Steamed Red Potatoes with Asparagus and Peppers
Although prepared separately, these veggies can be served together on a platter for an aesthetic affect. Because these items are destined to be dipped in fondue, a light sprinkle of salt and pepper is the only dressing required.
Wash and trim potatoes, but do not peel. Place on a steamer basket in a pot and add water until level reaches just below basket. Cover and cook over medium-high heat, checking water level occasionally, for 15 minutes or until potatoes are tender. Move potatoes to a platter.
Wash and trim asparagus. Bring a skillet full of water to a boil. Place asparagus in the skillet and cook just until spears begin to turn bright green. Use tongs to remove still-crisp asparagus to platter with potatoes.
Wash sweet pepper and cut into strips. Add to platter with potatoes and asparagus. Mix veggies together (potatoes and asparagus will warm, not cook, pepper strips) and sprinkle with salt and pepper.
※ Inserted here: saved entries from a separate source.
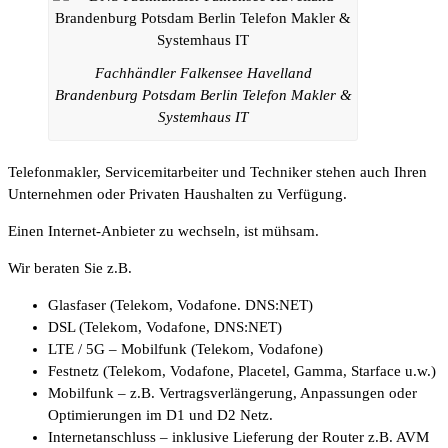
Fachhändler Falkensee Havelland
Brandenburg Potsdam Berlin Telefon Makler &
Systemhaus IT
Telefonmakler, Servicemitarbeiter und Techniker stehen auch Ihren
Unternehmen oder Privaten Haushalten zu Verfügung.
Einen Internet-Anbieter zu wechseln, ist mühsam.
Wir beraten Sie z.B.
Glasfaser (Telekom, Vodafone. DNS:NET)
DSL (Telekom, Vodafone, DNS:NET)
LTE / 5G – Mobilfunk (Telekom, Vodafone)
Festnetz (Telekom, Vodafone, Placetel, Gamma, Starface u.w.)
Mobilfunk – z.B. Vertragsverlängerung, Anpassungen oder
Optimierungen im D1 und D2 Netz.
Internetanschluss – inklusive Lieferung der Router z.B. AVM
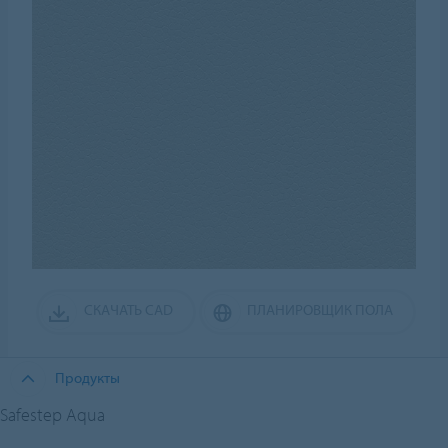
СКАЧАТЬ CAD
ПЛАНИРОВЩИК ПОЛА
Продукты
Safestep Aqua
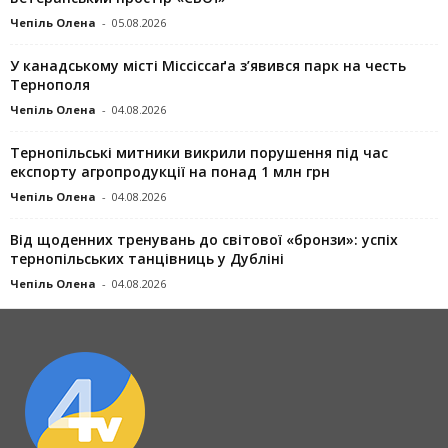
Чепіль Олена
-
05.08.2026
У канадському місті Міссіссаґа з’явився парк на честь
Тернополя
Чепіль Олена
-
04.08.2026
Тернопільські митники викрили порушення під час
експорту агропродукції на понад 1 млн грн
Чепіль Олена
-
04.08.2026
Від щоденних тренувань до світової «бронзи»: успіх
тернопільських танцівниць у Дубліні
Чепіль Олена
-
04.08.2026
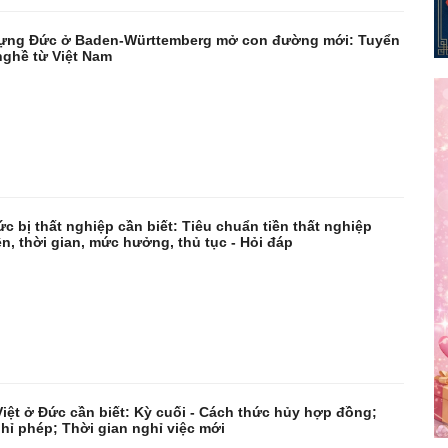
dựng Đức ở Baden-Württemberg mở con đường mới: Tuyển
ghề từ Việt Nam
 bị thất nghiệp cần biết: Tiêu chuẩn tiền thất nghiệp
ện, thời gian, mức hưởng, thủ tục - Hỏi đáp
iệt ở Đức cần biết: Kỳ cuối - Cách thức hủy hợp đồng;
hỉ phép; Thời gian nghỉ việc mới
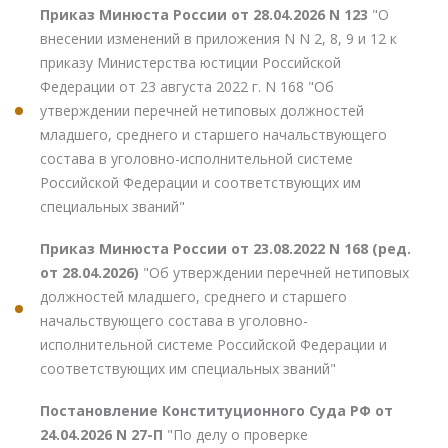
Приказ Минюста России от 28.04.2026 N 123
"О
внесении изменений в приложения N N 2, 8, 9 и 12 к
приказу Министерства юстиции Российской
Федерации от 23 августа 2022 г. N 168 "Об
утверждении перечней нетиповых должностей
младшего, среднего и старшего начальствующего
состава в уголовно-исполнительной системе
Российской Федерации и соответствующих им
специальных званий"
Приказ Минюста России от 23.08.2022 N 168 (ред.
от 28.04.2026)
"Об утверждении перечней нетиповых
должностей младшего, среднего и старшего
начальствующего состава в уголовно-
исполнительной системе Российской Федерации и
соответствующих им специальных званий"
Постановление Конституционного Суда РФ от
24.04.2026 N 27-П
"По делу о проверке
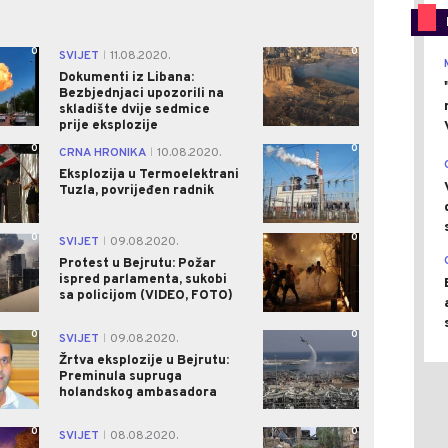
0
0
SVIJET
11.08.2020.
|
Dokumenti iz Libana:
Bezbjednjaci upozorili na
skladište dvije sedmice
prije eksplozije
0
0
CRNA HRONIKA
10.08.2020.
|
Eksplozija u Termoelektrani
Tuzla, povrijeđen radnik
0
0
SVIJET
09.08.2020.
|
Protest u Bejrutu: Požar
ispred parlamenta, sukobi
sa policijom (VIDEO, FOTO)
0
0
SVIJET
09.08.2020.
|
Žrtva eksplozije u Bejrutu:
Preminula supruga
holandskog ambasadora
0
0
SVIJET
08.08.2020.
|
Serve alongside fondue pot with bread and scallops.
Asparagus in a Snap
You could spend a fortune on special pots and attachments for cooking asparagus. However, the real trick to great fresh asparagus is to remove spears from boiling water before they're actually cooked. The spears will continue to cook outside the pot and will be crisp and tender for eating. To stop the cooking process, drop blanched asparagus in cold water.